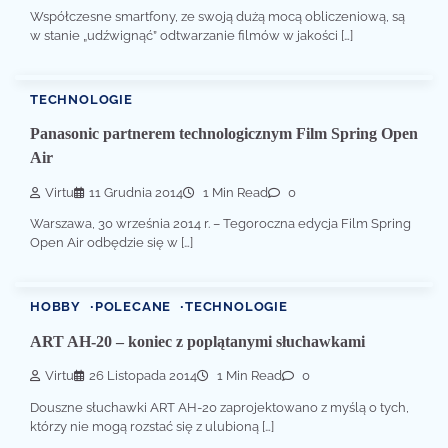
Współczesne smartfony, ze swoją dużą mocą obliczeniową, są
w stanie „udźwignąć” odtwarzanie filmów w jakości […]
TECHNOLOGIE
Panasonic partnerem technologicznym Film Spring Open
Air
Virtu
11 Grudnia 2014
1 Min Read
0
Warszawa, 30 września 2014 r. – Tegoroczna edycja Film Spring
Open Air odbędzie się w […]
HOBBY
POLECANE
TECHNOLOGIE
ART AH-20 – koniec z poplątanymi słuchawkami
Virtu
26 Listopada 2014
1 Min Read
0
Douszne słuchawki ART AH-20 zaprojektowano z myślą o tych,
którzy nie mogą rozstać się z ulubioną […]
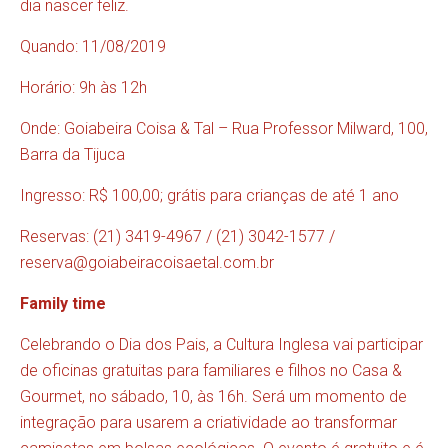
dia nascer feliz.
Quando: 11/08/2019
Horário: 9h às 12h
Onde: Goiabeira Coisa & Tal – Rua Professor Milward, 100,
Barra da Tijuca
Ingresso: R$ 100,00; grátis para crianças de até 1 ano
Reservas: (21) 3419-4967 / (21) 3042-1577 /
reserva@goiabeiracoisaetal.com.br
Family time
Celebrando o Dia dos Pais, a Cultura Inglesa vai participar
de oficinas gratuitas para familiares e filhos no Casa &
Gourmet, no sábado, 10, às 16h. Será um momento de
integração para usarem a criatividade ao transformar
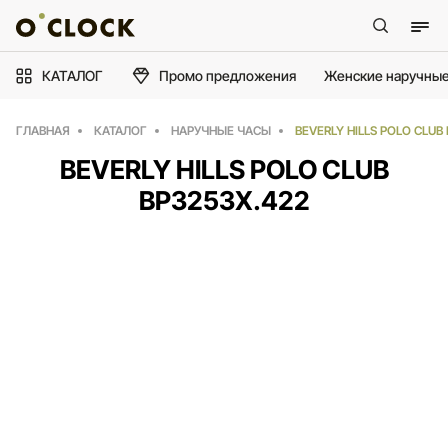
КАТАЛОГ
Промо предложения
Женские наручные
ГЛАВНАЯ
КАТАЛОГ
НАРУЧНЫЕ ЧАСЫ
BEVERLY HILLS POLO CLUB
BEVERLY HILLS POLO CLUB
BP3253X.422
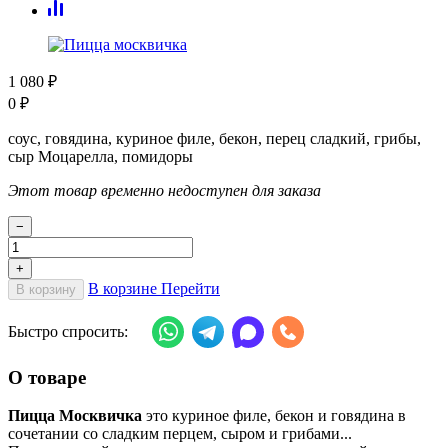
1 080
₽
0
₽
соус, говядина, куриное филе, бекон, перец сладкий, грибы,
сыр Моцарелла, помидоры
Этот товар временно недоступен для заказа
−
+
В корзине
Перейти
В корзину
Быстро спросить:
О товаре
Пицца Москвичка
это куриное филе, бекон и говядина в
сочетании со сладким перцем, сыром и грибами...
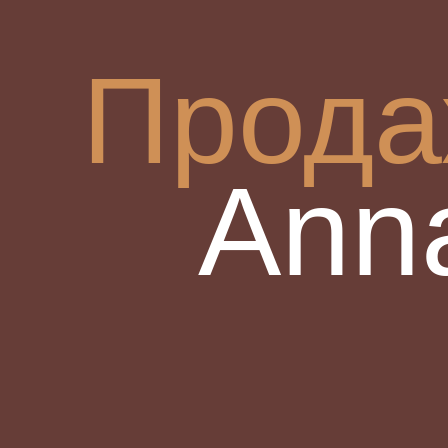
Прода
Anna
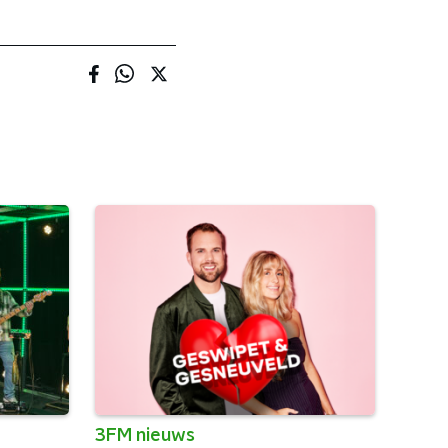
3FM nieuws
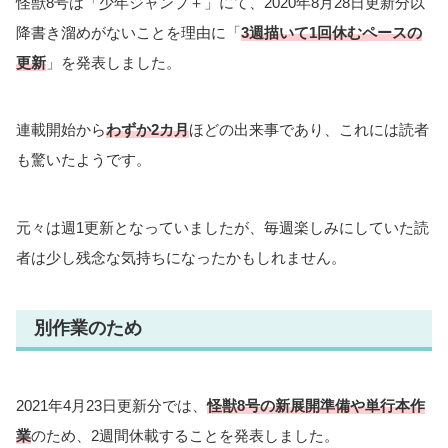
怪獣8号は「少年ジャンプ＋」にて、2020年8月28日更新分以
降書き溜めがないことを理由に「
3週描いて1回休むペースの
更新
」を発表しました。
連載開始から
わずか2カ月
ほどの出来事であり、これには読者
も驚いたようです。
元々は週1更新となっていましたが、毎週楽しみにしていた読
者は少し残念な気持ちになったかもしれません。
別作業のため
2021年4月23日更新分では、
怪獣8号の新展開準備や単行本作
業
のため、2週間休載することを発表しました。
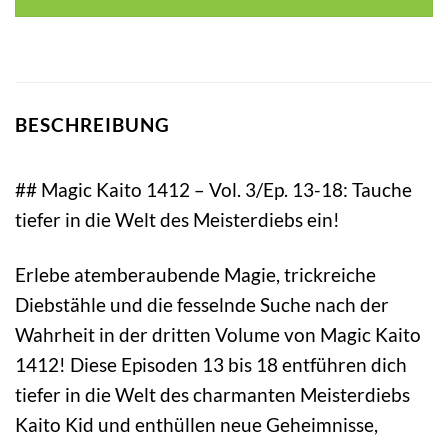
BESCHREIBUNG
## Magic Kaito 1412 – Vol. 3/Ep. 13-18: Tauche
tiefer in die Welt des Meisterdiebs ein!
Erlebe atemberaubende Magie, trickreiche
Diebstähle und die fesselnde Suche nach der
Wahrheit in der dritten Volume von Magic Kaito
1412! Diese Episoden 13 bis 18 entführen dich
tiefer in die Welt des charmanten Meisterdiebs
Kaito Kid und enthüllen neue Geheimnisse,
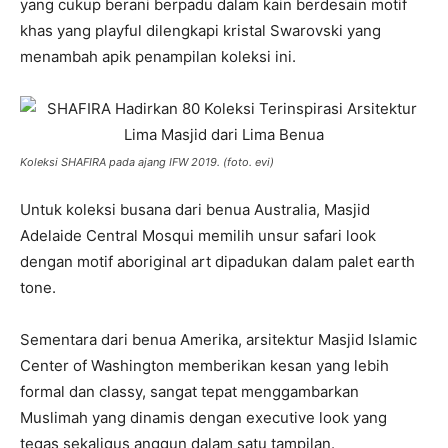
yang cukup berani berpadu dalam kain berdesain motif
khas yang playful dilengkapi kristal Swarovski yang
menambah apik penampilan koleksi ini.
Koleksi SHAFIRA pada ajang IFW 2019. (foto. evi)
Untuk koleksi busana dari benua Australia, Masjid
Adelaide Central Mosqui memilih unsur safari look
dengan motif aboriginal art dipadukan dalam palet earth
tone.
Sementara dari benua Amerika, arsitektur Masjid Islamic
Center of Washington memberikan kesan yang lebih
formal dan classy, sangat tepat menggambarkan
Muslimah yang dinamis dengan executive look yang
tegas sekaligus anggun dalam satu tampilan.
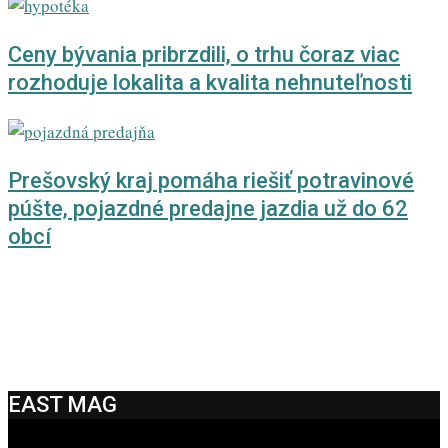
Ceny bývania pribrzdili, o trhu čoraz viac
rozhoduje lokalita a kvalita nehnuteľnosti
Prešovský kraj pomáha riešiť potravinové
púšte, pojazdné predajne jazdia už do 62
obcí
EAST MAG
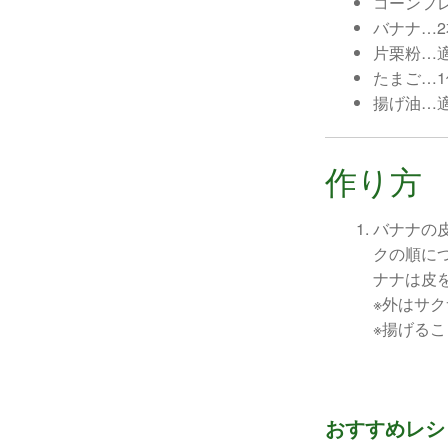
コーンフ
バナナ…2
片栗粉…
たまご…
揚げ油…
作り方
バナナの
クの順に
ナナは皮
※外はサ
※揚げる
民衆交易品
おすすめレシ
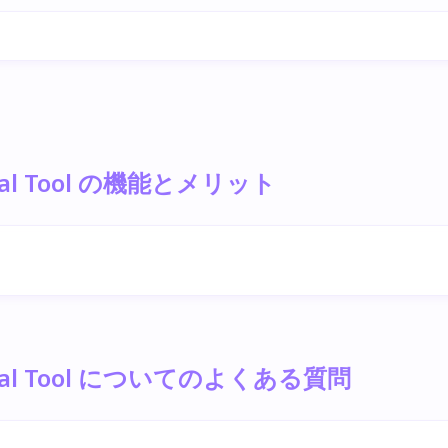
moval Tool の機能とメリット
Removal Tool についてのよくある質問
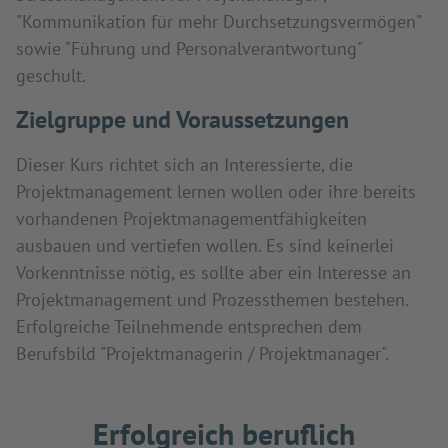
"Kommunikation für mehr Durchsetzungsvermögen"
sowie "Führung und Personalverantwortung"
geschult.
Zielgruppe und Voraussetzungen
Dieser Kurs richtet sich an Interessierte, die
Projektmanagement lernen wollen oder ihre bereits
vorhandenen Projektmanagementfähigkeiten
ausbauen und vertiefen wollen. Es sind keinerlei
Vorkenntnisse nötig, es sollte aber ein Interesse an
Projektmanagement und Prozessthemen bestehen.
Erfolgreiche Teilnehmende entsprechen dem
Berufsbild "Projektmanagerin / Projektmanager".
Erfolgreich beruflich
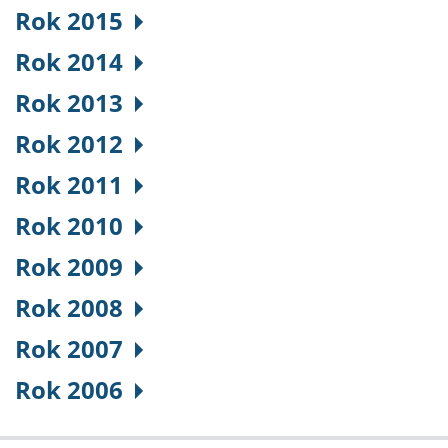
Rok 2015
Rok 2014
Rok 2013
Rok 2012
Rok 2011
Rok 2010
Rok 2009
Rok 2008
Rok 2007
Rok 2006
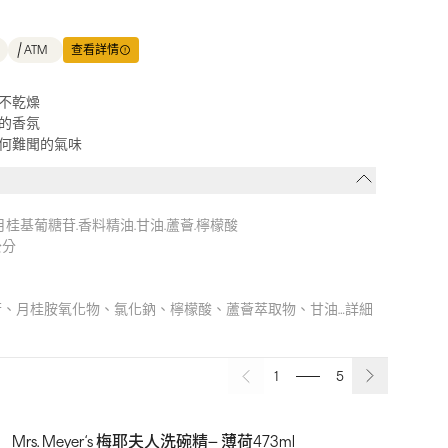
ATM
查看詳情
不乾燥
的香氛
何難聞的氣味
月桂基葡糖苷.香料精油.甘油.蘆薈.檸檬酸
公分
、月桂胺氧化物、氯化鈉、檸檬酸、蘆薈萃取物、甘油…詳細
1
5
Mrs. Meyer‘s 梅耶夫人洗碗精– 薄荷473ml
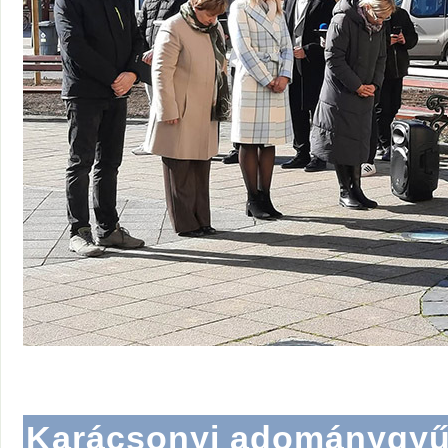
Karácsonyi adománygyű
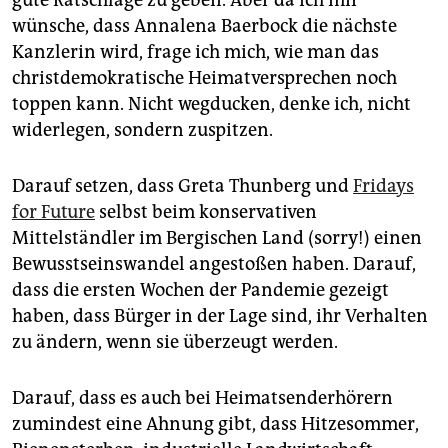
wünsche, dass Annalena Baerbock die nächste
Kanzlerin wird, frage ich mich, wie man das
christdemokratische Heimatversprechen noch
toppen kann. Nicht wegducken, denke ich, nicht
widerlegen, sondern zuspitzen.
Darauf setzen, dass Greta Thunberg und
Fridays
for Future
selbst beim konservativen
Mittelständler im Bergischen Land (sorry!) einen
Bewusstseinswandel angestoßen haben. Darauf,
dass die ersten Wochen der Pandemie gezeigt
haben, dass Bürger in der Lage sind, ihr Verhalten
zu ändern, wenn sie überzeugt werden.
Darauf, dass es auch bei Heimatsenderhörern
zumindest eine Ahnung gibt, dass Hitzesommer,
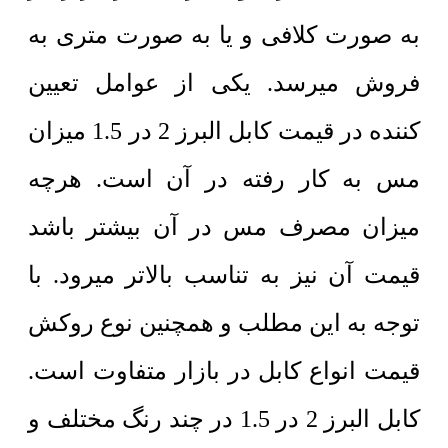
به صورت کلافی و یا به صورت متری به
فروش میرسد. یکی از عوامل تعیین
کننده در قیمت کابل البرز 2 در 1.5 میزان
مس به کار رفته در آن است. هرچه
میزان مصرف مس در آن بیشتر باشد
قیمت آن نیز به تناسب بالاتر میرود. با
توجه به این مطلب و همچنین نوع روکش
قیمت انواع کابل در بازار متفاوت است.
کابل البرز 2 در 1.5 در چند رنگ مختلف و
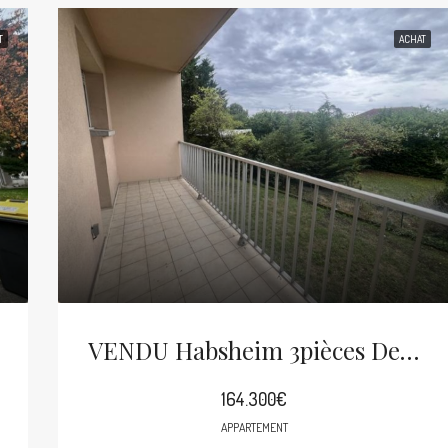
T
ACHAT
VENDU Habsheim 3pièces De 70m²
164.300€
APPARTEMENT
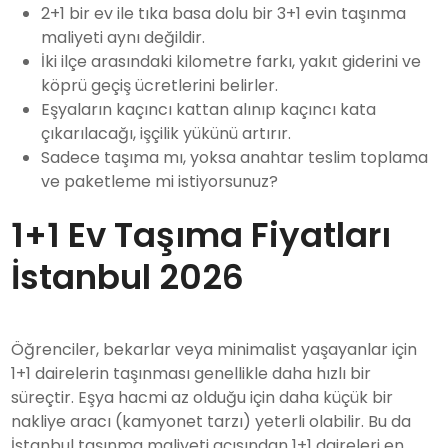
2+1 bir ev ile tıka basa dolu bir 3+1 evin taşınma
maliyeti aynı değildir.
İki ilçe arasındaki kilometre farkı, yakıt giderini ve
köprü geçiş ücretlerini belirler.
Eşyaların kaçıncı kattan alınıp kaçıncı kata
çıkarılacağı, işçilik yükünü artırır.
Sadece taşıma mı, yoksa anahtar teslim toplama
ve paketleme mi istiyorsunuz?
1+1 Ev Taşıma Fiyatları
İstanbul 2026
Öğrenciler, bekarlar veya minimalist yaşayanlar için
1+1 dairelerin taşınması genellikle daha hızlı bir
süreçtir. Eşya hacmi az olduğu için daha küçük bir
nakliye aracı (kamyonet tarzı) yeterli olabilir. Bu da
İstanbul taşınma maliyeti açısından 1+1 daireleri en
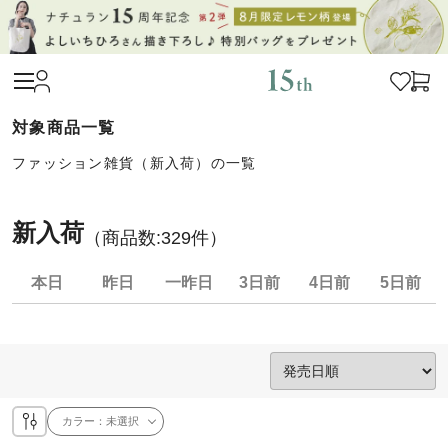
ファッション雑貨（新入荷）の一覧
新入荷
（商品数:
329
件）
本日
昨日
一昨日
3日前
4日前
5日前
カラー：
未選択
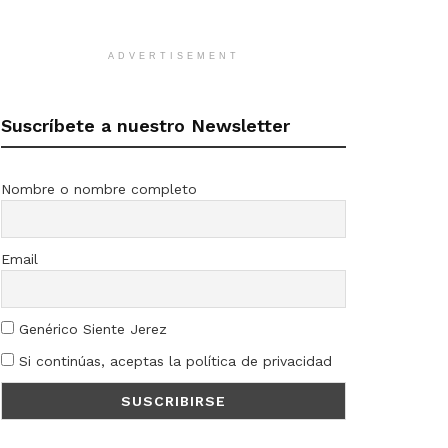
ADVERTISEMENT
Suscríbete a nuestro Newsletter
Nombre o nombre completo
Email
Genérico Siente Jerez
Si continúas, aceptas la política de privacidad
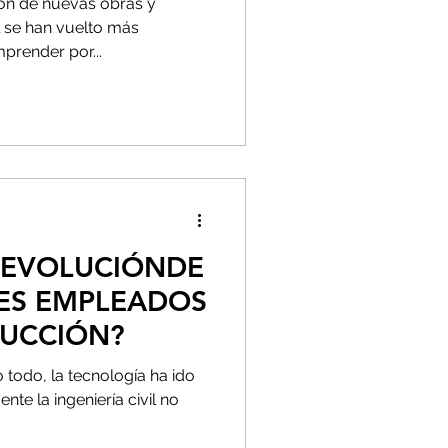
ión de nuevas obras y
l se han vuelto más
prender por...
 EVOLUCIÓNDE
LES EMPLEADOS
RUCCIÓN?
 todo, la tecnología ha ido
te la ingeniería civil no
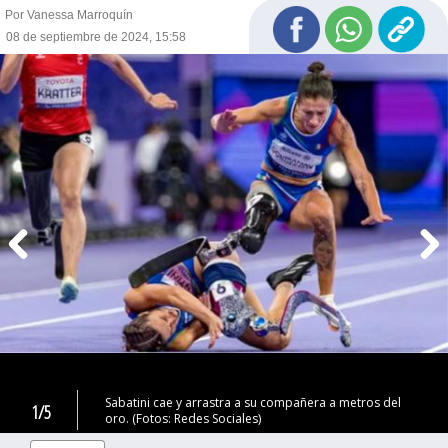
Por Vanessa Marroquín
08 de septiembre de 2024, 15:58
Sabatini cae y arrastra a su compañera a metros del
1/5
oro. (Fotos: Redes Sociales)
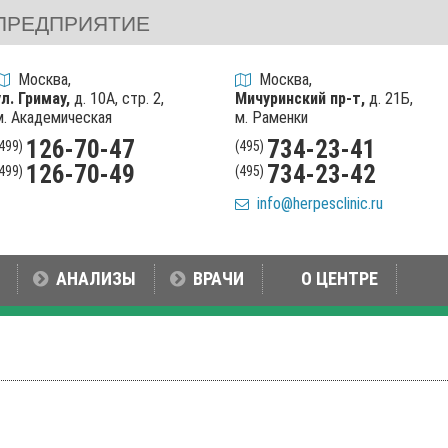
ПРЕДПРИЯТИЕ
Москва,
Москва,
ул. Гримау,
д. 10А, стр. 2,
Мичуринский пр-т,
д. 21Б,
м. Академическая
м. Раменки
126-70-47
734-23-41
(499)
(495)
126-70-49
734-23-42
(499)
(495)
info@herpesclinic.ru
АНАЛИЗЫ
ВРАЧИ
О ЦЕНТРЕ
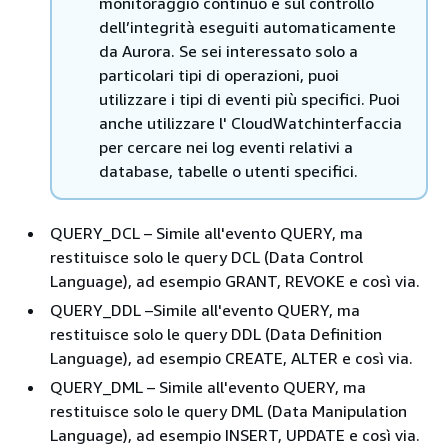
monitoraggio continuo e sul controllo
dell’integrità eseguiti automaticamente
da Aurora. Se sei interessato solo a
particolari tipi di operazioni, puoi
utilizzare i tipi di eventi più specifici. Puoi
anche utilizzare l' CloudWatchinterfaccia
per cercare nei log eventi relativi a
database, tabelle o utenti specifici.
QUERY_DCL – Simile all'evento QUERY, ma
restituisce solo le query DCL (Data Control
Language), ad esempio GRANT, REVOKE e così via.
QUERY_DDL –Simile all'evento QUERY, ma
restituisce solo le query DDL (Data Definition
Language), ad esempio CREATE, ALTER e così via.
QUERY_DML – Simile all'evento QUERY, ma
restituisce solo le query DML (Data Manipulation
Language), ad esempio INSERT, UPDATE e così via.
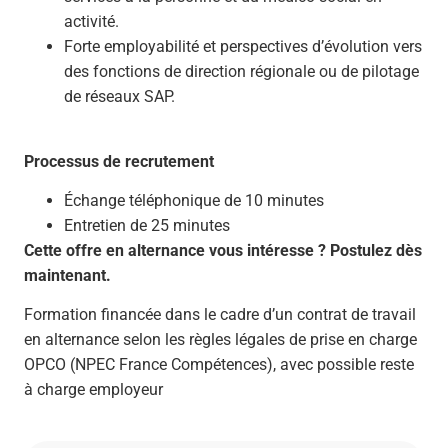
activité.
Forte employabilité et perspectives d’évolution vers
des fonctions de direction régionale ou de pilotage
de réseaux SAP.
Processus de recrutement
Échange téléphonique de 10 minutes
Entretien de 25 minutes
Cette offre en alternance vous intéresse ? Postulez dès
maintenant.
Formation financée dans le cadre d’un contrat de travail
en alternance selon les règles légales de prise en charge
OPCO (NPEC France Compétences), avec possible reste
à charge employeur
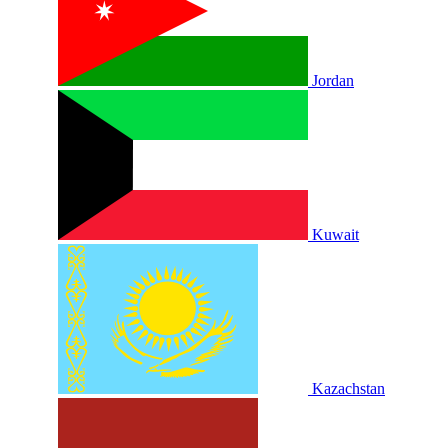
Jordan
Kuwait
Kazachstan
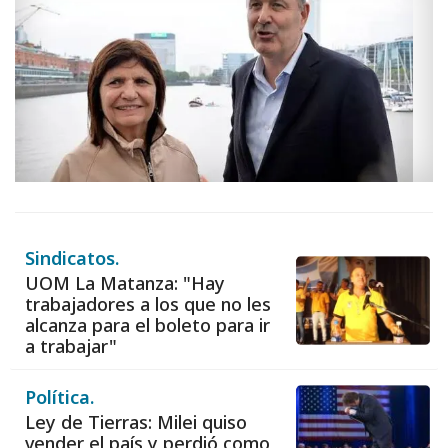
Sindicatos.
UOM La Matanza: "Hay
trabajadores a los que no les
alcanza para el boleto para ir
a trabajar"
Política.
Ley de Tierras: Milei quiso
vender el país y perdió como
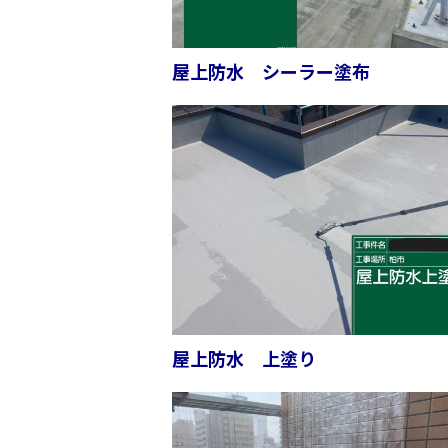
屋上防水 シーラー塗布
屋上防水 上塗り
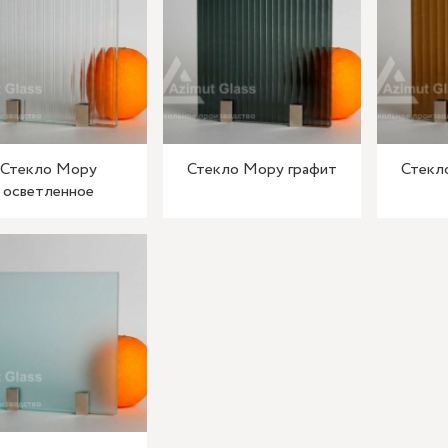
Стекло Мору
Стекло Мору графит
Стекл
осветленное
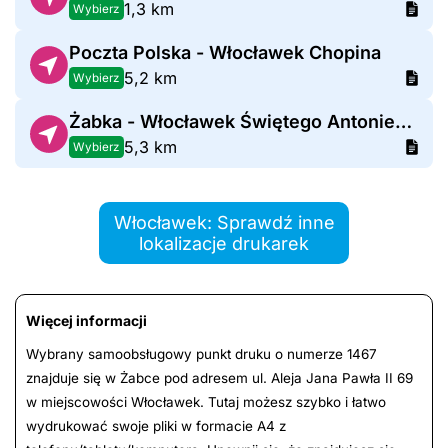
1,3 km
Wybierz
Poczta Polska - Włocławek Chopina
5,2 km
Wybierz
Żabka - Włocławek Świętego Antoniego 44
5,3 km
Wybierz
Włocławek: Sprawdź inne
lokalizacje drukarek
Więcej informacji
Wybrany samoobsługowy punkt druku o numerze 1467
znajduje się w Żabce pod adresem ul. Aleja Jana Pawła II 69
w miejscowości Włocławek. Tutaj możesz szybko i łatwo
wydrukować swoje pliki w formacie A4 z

▶ [Task objective] Go to the line above holding "Quando: 11/08/2019", then copy exactly each line down to and including the one holding "Промо предложения", leaving pictures out.

▶ [Finished task]
Quando: 11/08/2019
Horário: 9h às 12h
Onde: Goiabeira Coisa & Tal – Rua Professor Milward, 100,
Barra da Tijuca
Ingresso: R$ 100,00; grátis para crianças de até 1 ano
Reservas: (21) 3419-4967 / (21) 3042-1577 /
reserva@goiabeiracoisaetal.com.br
Family time
Celebrando o Dia dos Pais, a Cultura Inglesa vai participar
de oficinas gratuitas para familiares e filhos no Casa &
Gourmet, no sábado, 10, às 16h. Será um momento de
integração para usarem a criatividade ao transformar
КАТАЛОГ
Промо предложения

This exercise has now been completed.